One Bit All the Way Down

Most quantization research over the past two years has been a negotiation: take a pretrained FP16 model, compress the weights to lower precision, tolerate a small benchmark regression, ship it. The line keeps moving — 8-bit, 4-bit, 2-bit — but the structure stays the same: a floating-point model that’s been squeezed after the fact, with the loss in precision distributed unevenly across layers to preserve accuracy where it matters most.

PrismML’s Bonsai, released March 31, claims a different proposition. Their models are trained from scratch in 1-bit precision, with the 1-bit representation applied uniformly across embeddings, attention layers, MLP blocks, and the LM head. No higher-precision exceptions, no mixed-precision fallback for sensitive layers. The result is an 8B-parameter model that weighs 1.15 GB and runs at 131 tokens/second on an M4 Pro.

The math is roughly what you’d expect: 8B parameters at 1 bit each is about 1 GB, and the actual file size reflects that with minimal overhead. By comparison, an 8B model in BF16 is around 16 GB. The claim of 14× compression is therefore not a compression ratio in the post-training sense — it’s a measure of how much smaller the model is when trained natively at this precision compared to its floating-point equivalent.

The technical depth here comes from Caltech, specifically from Babak Hassibi’s group, which has spent years on the mathematics of neural network quantization.

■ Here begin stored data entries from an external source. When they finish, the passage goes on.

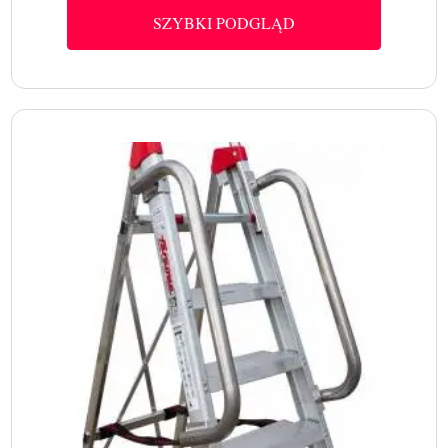
SZYBKI PODGLĄD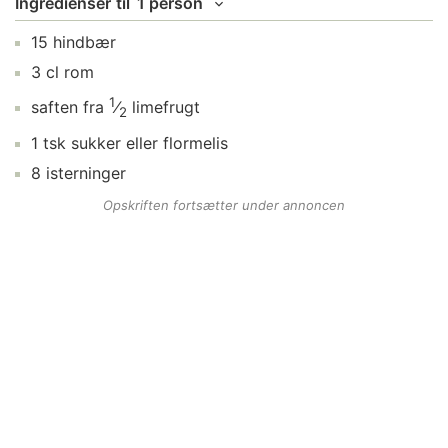
Ingredienser
til
1 person
15
hindbær
3
cl
rom
1
saften fra
⁄
limefrugt
2
1
tsk
sukker
eller flormelis
8
isterninger
Opskriften fortsætter under annoncen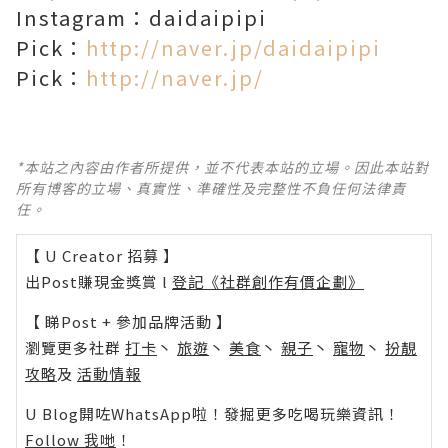
Instagram：daidaipipi
Pick：
http://naver.jp/daidaipipi
Pick：
http://naver.jp/
*本站之內容由作者所提供，並不代表本站的立場。因此本站對
所有博客的立場、真實性、準確性及完整性不負任何法律責
任。
【 U Creator 招募 】
出Post賺現金獎賞 l
登記《社群創作有價企劃》
【 睇Post + 參加品牌活動 】
瀏覽更多社群
打卡
丶
旅遊
丶
美食
丶
親子
丶
寵物
丶
扮靚
攻略
及
活動情報
U Blog開咗WhatsApp啦！發掘更多吃喝玩樂資訊！
Follow 我哋
！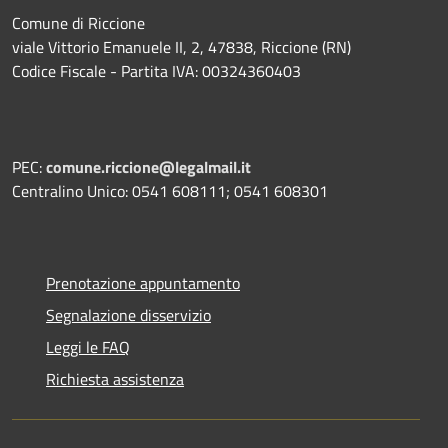
Comune di Riccione
viale Vittorio Emanuele II, 2, 47838, Riccione (RN)
Codice Fiscale - Partita IVA: 00324360403
PEC:
comune.riccione@legalmail.it
Centralino Unico: 0541 608111; 0541 608301
Prenotazione appuntamento
Segnalazione disservizio
Leggi le FAQ
Richiesta assistenza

Their published work focuses on maintaining the structure of learned representations under extreme precision constraints — the problem being that at 1-bit, the gradients used during training are discontinuous, and standard backpropagation breaks down. Native 1-bit training requires approximations in the backward pass (typically straight-through estimators) combined with careful initialization and often modified architectures.

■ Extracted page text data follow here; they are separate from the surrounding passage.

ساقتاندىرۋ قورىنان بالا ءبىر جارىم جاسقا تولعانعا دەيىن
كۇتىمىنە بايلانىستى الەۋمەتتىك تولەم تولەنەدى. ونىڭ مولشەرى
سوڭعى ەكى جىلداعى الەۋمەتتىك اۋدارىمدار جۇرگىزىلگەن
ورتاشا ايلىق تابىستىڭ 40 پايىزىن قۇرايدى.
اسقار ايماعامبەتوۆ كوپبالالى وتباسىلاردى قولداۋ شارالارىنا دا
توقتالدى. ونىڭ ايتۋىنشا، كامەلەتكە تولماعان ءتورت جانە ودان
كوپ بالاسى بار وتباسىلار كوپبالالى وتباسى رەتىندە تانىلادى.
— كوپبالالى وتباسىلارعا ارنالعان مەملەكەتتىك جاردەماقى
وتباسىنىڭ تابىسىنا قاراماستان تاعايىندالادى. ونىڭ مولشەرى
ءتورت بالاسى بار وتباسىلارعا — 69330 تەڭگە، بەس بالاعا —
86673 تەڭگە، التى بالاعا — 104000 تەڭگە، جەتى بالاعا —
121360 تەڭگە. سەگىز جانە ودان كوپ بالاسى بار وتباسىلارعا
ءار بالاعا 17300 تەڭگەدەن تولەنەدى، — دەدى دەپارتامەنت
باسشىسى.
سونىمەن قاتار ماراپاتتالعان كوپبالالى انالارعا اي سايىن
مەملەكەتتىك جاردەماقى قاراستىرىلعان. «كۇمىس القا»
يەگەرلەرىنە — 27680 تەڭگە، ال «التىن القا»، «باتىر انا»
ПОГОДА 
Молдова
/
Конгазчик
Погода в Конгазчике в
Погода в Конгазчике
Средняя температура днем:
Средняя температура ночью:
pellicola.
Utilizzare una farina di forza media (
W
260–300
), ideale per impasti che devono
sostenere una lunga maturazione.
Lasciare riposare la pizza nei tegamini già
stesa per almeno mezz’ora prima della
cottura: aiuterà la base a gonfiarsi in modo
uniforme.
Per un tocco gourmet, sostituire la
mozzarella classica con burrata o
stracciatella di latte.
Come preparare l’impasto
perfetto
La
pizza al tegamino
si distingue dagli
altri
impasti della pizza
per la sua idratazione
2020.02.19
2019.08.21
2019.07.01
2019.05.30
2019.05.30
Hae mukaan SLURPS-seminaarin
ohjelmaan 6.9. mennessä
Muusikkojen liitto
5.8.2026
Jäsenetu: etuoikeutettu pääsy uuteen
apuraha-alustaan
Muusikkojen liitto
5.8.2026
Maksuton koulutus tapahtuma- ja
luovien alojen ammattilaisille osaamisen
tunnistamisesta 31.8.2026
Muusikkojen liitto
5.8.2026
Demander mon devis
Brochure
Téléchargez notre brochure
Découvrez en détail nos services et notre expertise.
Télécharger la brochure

The efficiency numbers at inference time are interesting. On an RTX 4090, Bonsai 8B reaches 368 tokens/second. The Bonsai 1.7B variant reaches 130 tokens/second on an iPhone 17 Pro Max at 0.24 GB. These are the kinds of numbers that make local deployment genuinely practical, not just technically possible in a constrained demo.

PrismML introduces an “intelligence density” metric — benchmark performance per gigabyte — where Bonsai 8B scores 1.06/GB against Qwen3 8B’s 0.10/GB. This metric will predictably be criticized: it’s designed to make 1-bit models look good, it weights accuracy near the top of the range more heavily, and it doesn’t tell you whether the absolute benchmark numbers are competitive in the ways that matter for real tasks. That skepticism is warranted. The more grounded question is whether, for a given task and hardware budget, Bonsai produces outputs you’d actually use. The benchmark parity claim — “competitive with leading 8B models” — needs to be tested across more diverse evaluations before it’s taken as settled.

What’s not in dispute: the models are available under Apache 2.0, which means you can actually run them. The weights are on Hugging Face with native Apple Silicon and NVIDIA GPU support. At 1.15 GB for a capable-ish 8B model, the barrier to trying it is essentially zero.

The more significant question behind Bonsai is whether native 1-bit training can scale. The company has released 1.7B, 4B, and 8B models, and the 8B is the most interesting test case because it’s large enough to show whether 1-bit precision preserves reasoning quality at non-trivial parameter counts. If those results hold as they release larger models, the trajectory becomes meaningful: a 70B-class model at roughly 9 GB would be genuinely different from anything currently available for local deployment. Whether the training math works at that scale is the open question.